Ciekawy odcinek, dużo się działo. Carrie, Saul i Quinn w wyraźnej defensywie, wszystko idzie po myśl Dar Adala i jego sojuszników.
Najbardziej zaskoczyła mnie "zdrada" Javadiego, prezydent elekt dała się podpuścić i Carrie oraz Saul są w jej oczach spaleni.
Odcinek dobrze też pokazuje jak działa dobra propaganda i jak na kłamstwie można budować alternatywną rzeczywistość (oczernianie syna prezydent elekt).
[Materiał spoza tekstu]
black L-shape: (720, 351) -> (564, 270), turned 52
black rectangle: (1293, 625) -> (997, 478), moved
Bardzo szkoda Astrid. Quinn z jednej strony okazał się idiotą, ale z drugiej jego obawy znów nie okazały się fobią chorego człowieka. Myślę, że teraz ostro weźmie się za siebie i będzie szukał zemsty na tym typku. Nie rozumiem tylko do końca czemu Adal postanowił pozbyć się Quinna i Astrid. No chyba, że to indywidualna decyzja zabójcy który zorientował się, że został nakryty gdy Quinn próbował go dopaść przed motelem (auto to samo więc pewnie zabezpieczył się i gościa którego Quinn zdzielił po głowie wysłał jako przynętę).
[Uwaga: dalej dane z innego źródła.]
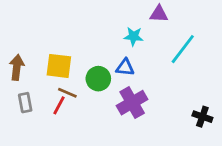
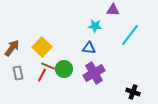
yellow square: (59, 66) -> (42, 47), turned 36
brown arrow: (17, 67) -> (12, 48), turned 30
green circle: (98, 79) -> (64, 69), moved
black cross: (202, 117) -> (133, 92), moved

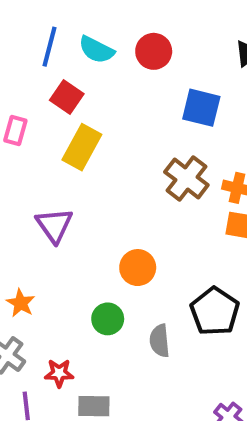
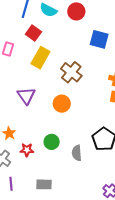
brown cross: (186, 178) -> (71, 72), moved
orange circle: (138, 268) -> (62, 104), moved
red star: (59, 373) -> (27, 150), moved

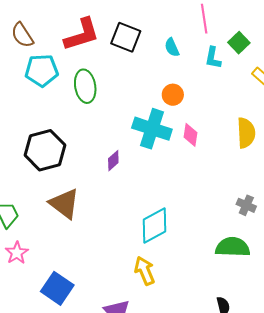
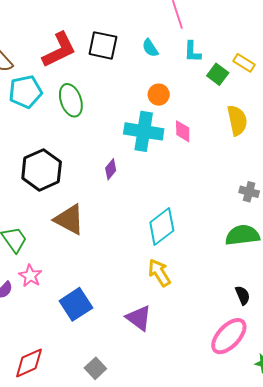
green square: (239, 43) -> (218, 74), moved
blue square: (57, 288) -> (76, 304), turned 32

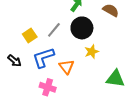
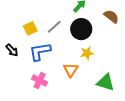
orange triangle: (67, 67) -> (71, 70), moved

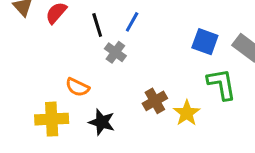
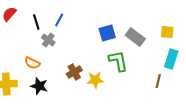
blue square: (205, 42) -> (107, 33), turned -36
orange semicircle: (77, 87) -> (32, 63), moved
yellow star: (187, 113) -> (95, 80), turned 30

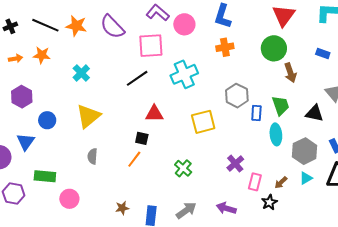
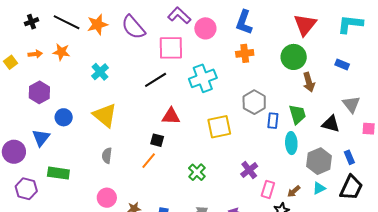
orange star: (76, 26) -> (97, 25), turned -30
yellow triangle: (88, 116) -> (105, 115), turned -44
pink circle: (69, 199) -> (107, 198), moved

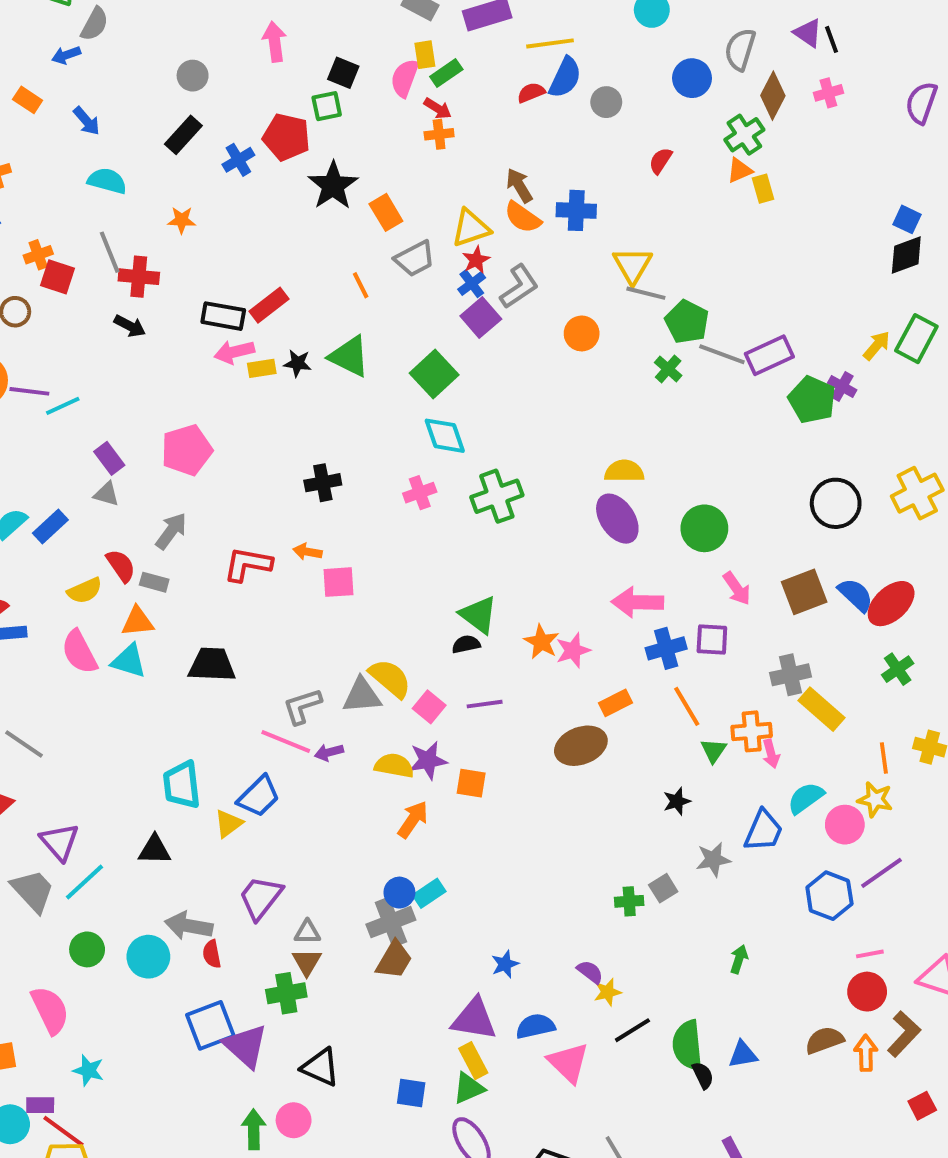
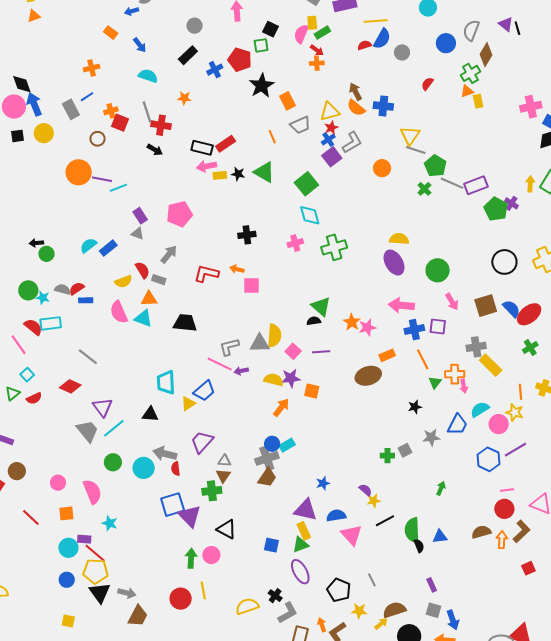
pink cross: (828, 93) -> (531, 107), moved, size x1.5
yellow arrow: (877, 346) -> (530, 184), turned -42
yellow semicircle: (390, 678) -> (274, 336), turned 50

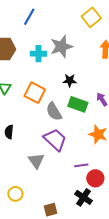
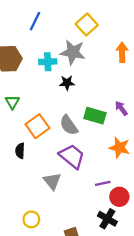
yellow square: (91, 17) -> (87, 24), moved
gray star: (61, 47) -> (73, 52), turned 30
black star: (70, 80) -> (67, 83), moved
orange square: (35, 93) -> (37, 126), moved, turned 30

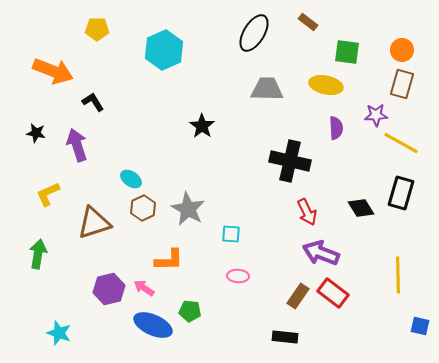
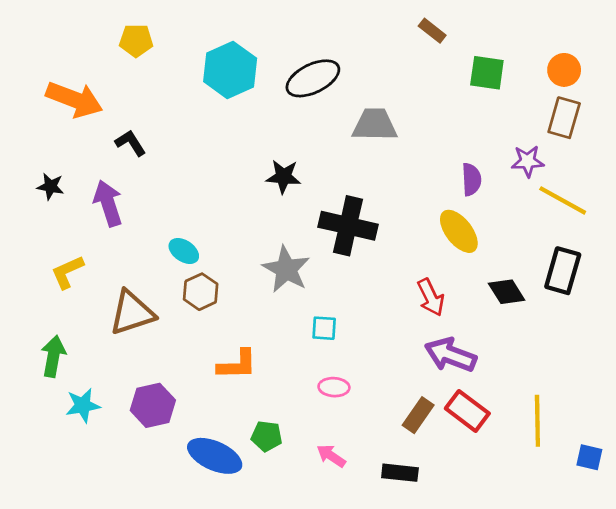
black ellipse: (254, 33) -> (313, 78), moved, turned 33
yellow ellipse: (326, 85) -> (459, 231), moved, turned 40
black star: (202, 126) -> (283, 177), turned -30
black cross: (290, 161) -> (348, 226), moved
gray star: (188, 209) -> (286, 269), moved
yellow line: (398, 275) -> (537, 421), moved
pink arrow: (144, 288) -> (331, 456), moved
cyan star: (59, 333) -> (83, 405), moved, turned -30

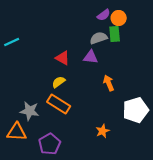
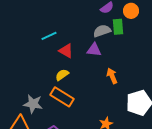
orange circle: (119, 18) -> (131, 11), moved
cyan line: (12, 42) -> (49, 36), moved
Na chwilę obecną nie wiem jak "siły dobra" (tak umownie nazywam Carrie, Quinna, Saula i prezydent elekt) z tego wybrną. Wszystko przemawia przeciw nim - Prezydent zmanipulowana, a wkrótce i skompromitowana atakiem na syna, Saul osamotniony w CIA, Carrie bez zaufania pani prezydent, z odebrana córką i bliska załamania nerwowego, Quinn ranny i niepełnosprawny. Bardzo ciekawi mnie jak to się wszystko ostatecznie odwróci.